# Goal of the exercise:
Filter this material down to the lines that hold "manches", copying each one.
□ □ □ □
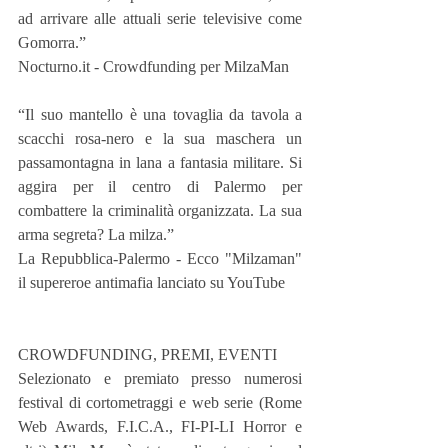
ad arrivare alle attuali serie televisive come 
Gomorra.”
Nocturno.it - Crowdfunding per MilzaMan
“Il suo mantello è una tovaglia da tavola a 
scacchi rosa-nero e la sua maschera un 
passamontagna in lana a fantasia militare. Si 
aggira per il centro di Palermo per 
combattere la criminalità organizzata. La sua 
arma segreta? La milza.”
La Repubblica-Palermo - Ecco "Milzaman" 
il supereroe antimafia lanciato su YouTube
CROWDFUNDING, PREMI, EVENTI
Selezionato e premiato presso numerosi 
festival di cortometraggi e web serie (Rome 
Web Awards, F.I.C.A., FI-PI-LI Horror e 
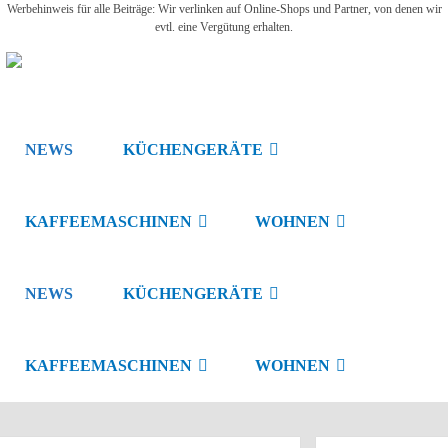
Werbehinweis für alle Beiträge: Wir verlinken auf Online-Shops und Partner, von denen wir
evtl. eine Vergütung erhalten.
NEWS
KÜCHENGERÄTE
KAFFEEMASCHINEN
WOHNEN
NEWS
KÜCHENGERÄTE
KAFFEEMASCHINEN
WOHNEN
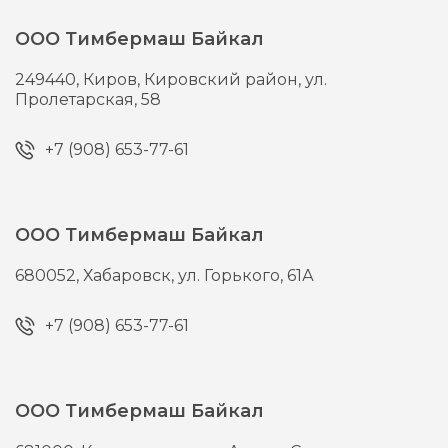
ООО Тимбермаш Байкал
249440,
Киров,
Кировский район, ул.
Пролетарская, 58
+7 (908) 653-77-61
ООО Тимбермаш Байкал
680052,
Хабаровск,
ул. Горького, 61А
+7 (908) 653-77-61
ООО Тимбермаш Байкал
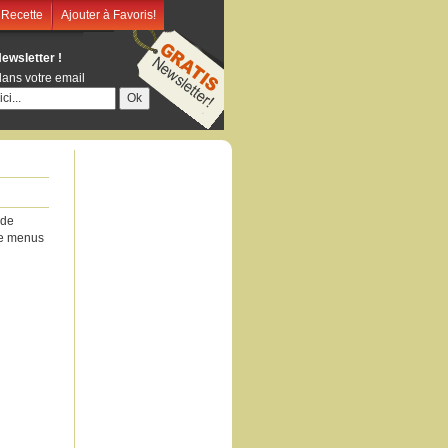
 Recette
Ajouter à Favoris!
Newsletter !
ans votre email
 de
 de menus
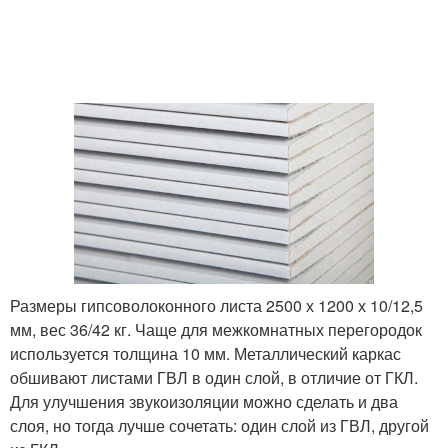
Размеры гипсоволоконного листа 2500 х 1200 х 10/12,5
мм, вес 36/42 кг. Чаще для межкомнатных перегородок
используется толщина 10 мм. Металлический каркас
обшивают листами ГВЛ в один слой, в отличие от ГКЛ.
Для улучшения звукоизоляции можно сделать и два
слоя, но тогда лучше сочетать: один слой из ГВЛ, другой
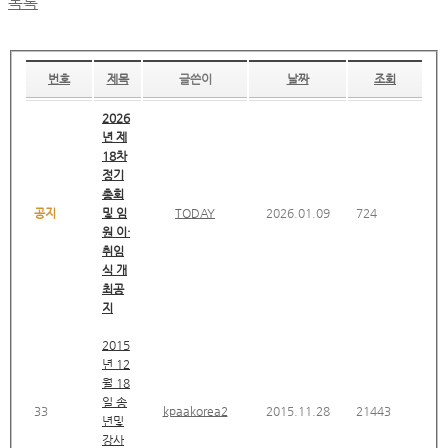
목록
번호
제목
글쓴이
날짜
조회
2026
년 제
18차
정기
총회
공지
및 임
TODAY
2026.01.09
724
원 이·
취임
식 개
최공
지
2015
년 12
월 18
일 송
33
kpaakorea2
2015.11.28
21443
년및
강사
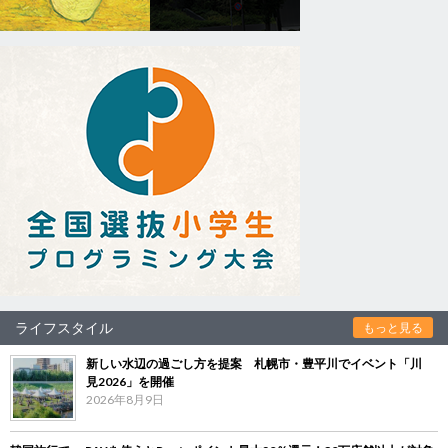
ライフスタイル
もっと見る
新しい水辺の過ごし方を提案 札幌市・豊平川でイベント「川
見2026」を開催
2026年8月9日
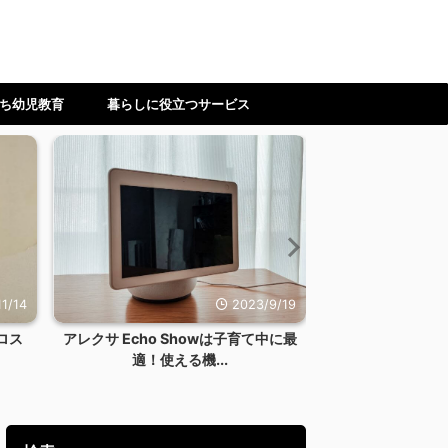
ち幼児教育
暮らしに役立つサービス
1/14
2023/9/19
ロス
アレクサ Echo Showは子育て中に最
【ワーママ】時
適！使える機...
ない！料理を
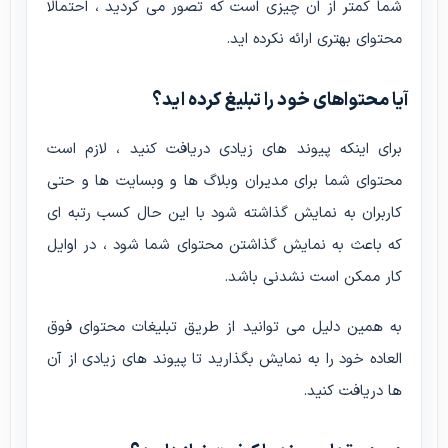
شما کمتر از ان چیزی است که تصور می کردید ، احتمالا
محتوای بهتری ارائه نکرده اید.
آیا محتواهای خود را تبلیغ کرده اید؟
برای اینکه پیوند های زیادی دریافت کنید ، لازم است
محتوای شما برای مدیران وبلاگ ها و وبسایت ها و حتی
کاربران به نمایش گذاشته شود با این حال کسب رتبه ای
که باعث به نمایش گذاشتن محتوای شما شود ، در اوایل
کار ممکن است نشدنی باشد.
به همین دلیل می توانید از طریق تبلیغات محتوای فوق
العاده خود را به نمایش بگذارید تا پیوند های زیادی از آن
ها دریافت کنید.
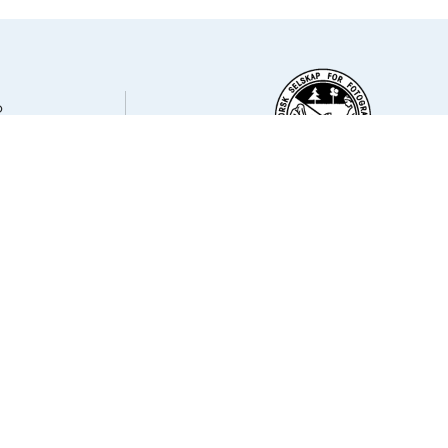
o
6 Oslo
o
Medlem av NSFF – Norsk Selskap for Foto
23
Bygget på
WordPress
av
Smart Media AS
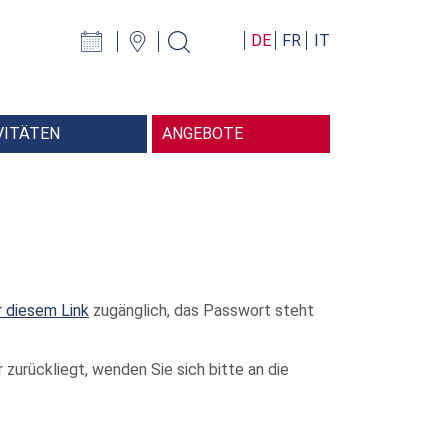
VITÄTEN
ANGEBOTE
amm Bibliosuisse
ommi
ource Description and Access
mdatei Schweiz (SNS)
r Bibliothekskongress
ferenz Leseförderung
r diesem Link
zugänglich, das Passwort steht
zurückliegt, wenden Sie sich bitte an die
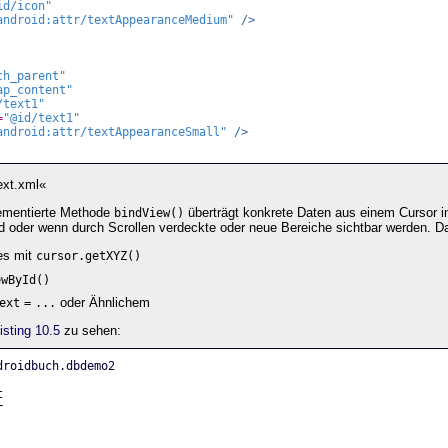
id/icon"
android:attr/textAppearanceMedium"
/>
ch_parent"
ap_content"
/text1"
=
"@id/text1"
android:attr/textAppearanceSmall"
/>
ext.xml«
ementierte Methode
überträgt konkrete Daten aus einem Cursor in
bindView()
ird oder wenn durch Scrollen verdeckte oder neue Bereiche sichtbar werden. Da
es mit
cursor.getXYZ()
ewById()
oder Ähnlichem
ext
=
...
isting 10.5
zu sehen:
droidbuch.dbdemo2
t
r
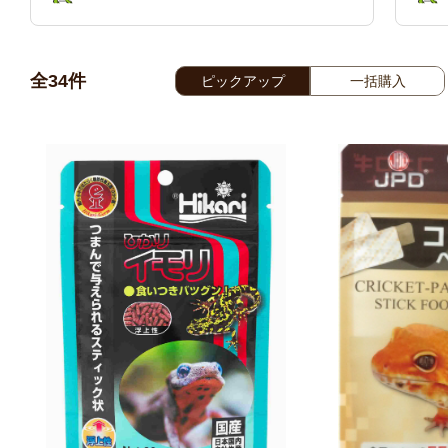
全
34
件
ピックアップ
一括購入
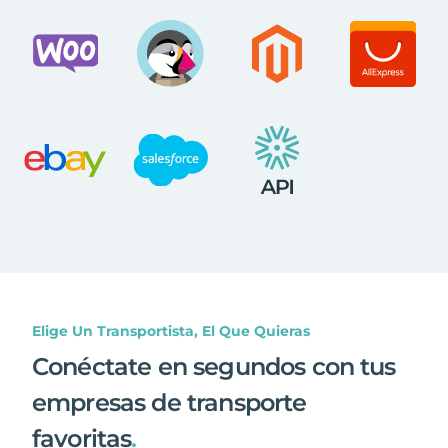
Elige Un Transportista, El Que Quieras
Conéctate en segundos con tus
empresas de transporte
favoritas
.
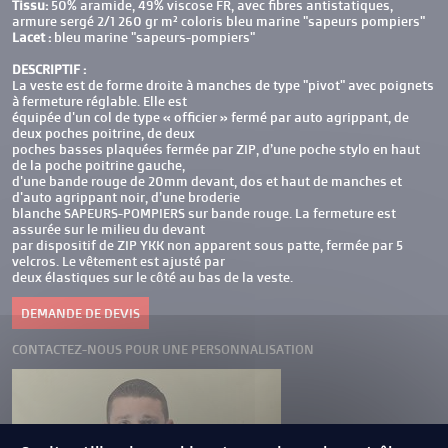
Tissu:
50% aramide, 49% viscose FR, avec fibres antistatiques,
armure sergé 2/1 260 gr m² coloris bleu marine "sapeurs pompiers"
Lacet :
bleu marine "sapeurs-pompiers"
DESCRIPTIF :
La veste est de forme droite à manches de type "pivot" avec poignets
à fermeture réglable. Elle est
équipée d'un col de type « officier » fermé par auto agrippant, de
deux poches poitrine, de deux
poches basses plaquées fermée par ZIP, d’une poche stylo en haut
de la poche poitrine gauche,
d'une bande rouge de 20mm devant, dos et haut de manches et
d'auto agrippant noir, d’une broderie
blanche SAPEURS-POMPIERS sur bande rouge. La fermeture est
assurée sur le milieu du devant
par dispositif de ZIP YKK non apparent sous patte, fermée par 5
velcros. Le vêtement est ajusté par
deux élastiques sur le côté au bas de la veste.
DEMANDE DE DEVIS
CONTACTEZ-NOUS POUR UNE PERSONNALISATION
□ □ □ □
# Written answer:
La veste est de forme droite à manches de type "pivot" avec poignets
d'une bande rouge de 20mm devant, dos et haut de manches et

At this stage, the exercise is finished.